How does mixed silver and gold powder get separated? The assumption is both are 999 and 24K respectively. Are there several methods?


----------



## goldsilverpro (May 25, 2011)

Assuming the mix is made up of separate Au or Ag particles and not an alloy of these metals, hot concentrated (about 67% to 70%) nitric acid, first diluted with an equal volume of distilled water, will dissolve the silver but not the gold. It will take about 2.5 ml of this diluted nitric to dissolve 1 gram of 999 silver. After dissolving, the silver can be recovered by placing copper, usually in the form of clean copper tubing, copper buss bar, or solid copper wire, in the solution. This process is called cementation and much has been written about it on this forum.

This process also works on Au/Ag alloys if there is at least 3 times as much silver in the alloy as there is gold.


----------



## Irons (May 25, 2011)

Be sure to filter out the Gold from the solution before putting in the Copper, or you will get back your mixture of Gold and Silver powder. :mrgreen:


----------



## SweetGold (May 25, 2011)

goldsilverpro said:


> Assuming the mix is made up of separate Au or Ag particles and not an alloy of these metals, hot concentrated (about 67% to 70%) nitric acid, first diluted with an equal volume of distilled water, will dissolve the silver but not the gold. It will take about 2.5 ml of this diluted nitric to dissolve 1 gram of 999 silver. After dissolving, the silver can be recovered by placing copper, usually in the form of clean copper tubing, copper buss bar, or solid copper wire, in the solution. This process is called cementation and much has been written about it on this forum.



Funny, I just watched your video on the silver recovery with nitric acid. (Great stuff, btw!  ) However, there you ended up with silver chloride. Here you're saying to use copper as a collector? I guess I will have to look into the cementation process. Though actually Im more interested in recovering the gold haha....



> This process also works on Au/Ag alloys if there is at least 3 times as much silver in the alloy as there is gold.



What if it isnt? Let's say its 1:1, what process would you have to use then? 



Irons said:


> Be sure to filter out the Gold from the solution before putting in the Copper, or you will get back your mixture of Gold and Silver powder. :mrgreen:



Yes, the gold hehe... . So how do I filter the gold out of the nitric acid solution? Preferably without losing any of the silver - though as I stated, Im not that concerned about it. Thanks!


----------



## goldsilverpro (May 25, 2011)

That was lazersteve's silver video and not mine.
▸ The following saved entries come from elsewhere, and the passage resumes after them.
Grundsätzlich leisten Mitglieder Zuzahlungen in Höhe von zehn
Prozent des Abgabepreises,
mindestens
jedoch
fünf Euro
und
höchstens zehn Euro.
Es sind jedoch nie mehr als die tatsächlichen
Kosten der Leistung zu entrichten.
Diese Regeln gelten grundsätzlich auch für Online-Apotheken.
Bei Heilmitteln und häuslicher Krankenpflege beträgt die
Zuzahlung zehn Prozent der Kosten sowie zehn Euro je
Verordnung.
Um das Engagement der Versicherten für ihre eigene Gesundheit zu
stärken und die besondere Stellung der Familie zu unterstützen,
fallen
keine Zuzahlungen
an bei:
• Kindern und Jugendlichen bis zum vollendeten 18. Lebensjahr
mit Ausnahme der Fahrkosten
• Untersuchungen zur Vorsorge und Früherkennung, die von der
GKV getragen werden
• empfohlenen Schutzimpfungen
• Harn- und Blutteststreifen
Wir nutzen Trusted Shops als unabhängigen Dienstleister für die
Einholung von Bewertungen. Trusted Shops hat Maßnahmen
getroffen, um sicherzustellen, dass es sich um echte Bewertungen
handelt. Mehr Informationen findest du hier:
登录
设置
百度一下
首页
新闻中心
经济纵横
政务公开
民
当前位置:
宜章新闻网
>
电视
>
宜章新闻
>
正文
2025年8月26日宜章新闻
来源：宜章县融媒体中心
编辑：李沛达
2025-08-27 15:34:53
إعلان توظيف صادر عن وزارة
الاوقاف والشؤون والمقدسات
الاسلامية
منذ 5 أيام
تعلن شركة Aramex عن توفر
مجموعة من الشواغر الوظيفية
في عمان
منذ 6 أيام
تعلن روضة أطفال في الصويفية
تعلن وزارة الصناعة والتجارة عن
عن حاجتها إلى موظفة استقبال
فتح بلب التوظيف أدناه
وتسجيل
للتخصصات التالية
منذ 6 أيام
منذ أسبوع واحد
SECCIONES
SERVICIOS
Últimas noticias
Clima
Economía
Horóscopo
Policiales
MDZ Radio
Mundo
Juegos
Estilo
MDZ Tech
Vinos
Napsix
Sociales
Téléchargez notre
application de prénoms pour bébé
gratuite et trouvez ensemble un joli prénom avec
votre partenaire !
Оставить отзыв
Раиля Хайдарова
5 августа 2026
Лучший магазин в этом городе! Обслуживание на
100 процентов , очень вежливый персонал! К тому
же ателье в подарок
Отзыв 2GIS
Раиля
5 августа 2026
If the powder is a 1:1 Au/Ag alloy, you would need to add enough silver, by melting it all together, to make the alloy at least 3 parts silver to 1 part gold. After melting, the molten metal should be poured into a deep container of water. This will increase the surface area and will make the dissolving go faster.


----------



## SweetGold (May 30, 2011)

goldsilverpro said:


> That was lazersteve's silver video and not mine.
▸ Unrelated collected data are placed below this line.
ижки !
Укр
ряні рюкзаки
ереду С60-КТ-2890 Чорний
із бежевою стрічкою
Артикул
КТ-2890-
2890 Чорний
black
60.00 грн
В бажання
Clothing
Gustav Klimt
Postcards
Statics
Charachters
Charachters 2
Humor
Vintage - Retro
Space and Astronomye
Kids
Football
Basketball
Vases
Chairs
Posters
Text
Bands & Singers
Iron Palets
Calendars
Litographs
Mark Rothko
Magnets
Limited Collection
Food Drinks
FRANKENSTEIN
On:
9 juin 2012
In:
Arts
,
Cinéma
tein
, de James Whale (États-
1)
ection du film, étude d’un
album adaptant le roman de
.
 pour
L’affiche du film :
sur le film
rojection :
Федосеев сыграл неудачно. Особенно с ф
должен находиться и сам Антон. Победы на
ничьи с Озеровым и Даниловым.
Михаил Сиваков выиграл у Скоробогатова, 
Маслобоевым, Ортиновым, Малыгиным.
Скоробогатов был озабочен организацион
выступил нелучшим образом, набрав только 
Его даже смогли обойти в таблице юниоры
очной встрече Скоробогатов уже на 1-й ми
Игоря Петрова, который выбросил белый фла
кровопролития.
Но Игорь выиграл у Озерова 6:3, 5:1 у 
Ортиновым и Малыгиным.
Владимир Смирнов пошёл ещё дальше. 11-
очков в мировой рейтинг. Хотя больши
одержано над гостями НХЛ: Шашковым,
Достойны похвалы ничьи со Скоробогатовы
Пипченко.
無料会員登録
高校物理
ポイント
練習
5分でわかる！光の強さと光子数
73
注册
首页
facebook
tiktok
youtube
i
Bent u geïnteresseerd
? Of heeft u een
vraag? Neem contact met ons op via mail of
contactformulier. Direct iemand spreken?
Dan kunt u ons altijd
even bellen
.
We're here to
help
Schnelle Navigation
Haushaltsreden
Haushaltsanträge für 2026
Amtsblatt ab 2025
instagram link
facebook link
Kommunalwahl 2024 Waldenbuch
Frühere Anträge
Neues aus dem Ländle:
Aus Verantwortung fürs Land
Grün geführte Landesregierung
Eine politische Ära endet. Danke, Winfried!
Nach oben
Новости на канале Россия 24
Sorry for the mix up! Forgive a newbie.  So my compliment goes to lazersteve instead. :lol: 



> If the powder is a 1:1 Au/Ag alloy, you would need to add enough silver, by melting it all together, to make the alloy at least 3 parts silver to 1 part gold. After melting, the molten metal should be poured into a deep container of water. This will increase the surface area and will make the dissolving go faster.



Do you think commercial refiners would go through such trouble if the alloyed powder amount was just a few grams?


----------